▶ **Directions for this task**: When the line containing "986710 Nebraska Medical Center" appears in the data below, begin copying there and stop only after the line containing "ter the first day of walking which enables us".

Materials provided Start Marker

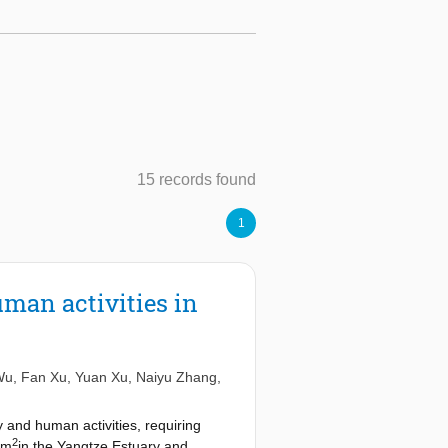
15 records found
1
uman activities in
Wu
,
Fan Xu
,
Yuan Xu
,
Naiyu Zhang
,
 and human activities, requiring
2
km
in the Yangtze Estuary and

Materials provided End Marker
Materials provided Start Marker

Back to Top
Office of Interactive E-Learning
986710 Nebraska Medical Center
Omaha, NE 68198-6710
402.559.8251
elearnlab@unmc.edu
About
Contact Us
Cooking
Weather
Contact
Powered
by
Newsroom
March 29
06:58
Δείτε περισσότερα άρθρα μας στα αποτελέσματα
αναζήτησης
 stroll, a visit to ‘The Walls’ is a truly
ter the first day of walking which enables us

Materials provided End Marker

▶ **Exercise solution**:
986710 Nebraska Medical Center
Omaha, NE 68198-6710
402.559.8251
elearnlab@unmc.edu
About
Contact Us
Cooking
Weather
Contact
Powered
by
Newsroom
March 29
06:58
Δείτε περισσότερα άρθρα μας στα αποτελέσματα
αναζήτησης
 stroll, a visit to ‘The Walls’ is a truly
ter the first day of walking which enables us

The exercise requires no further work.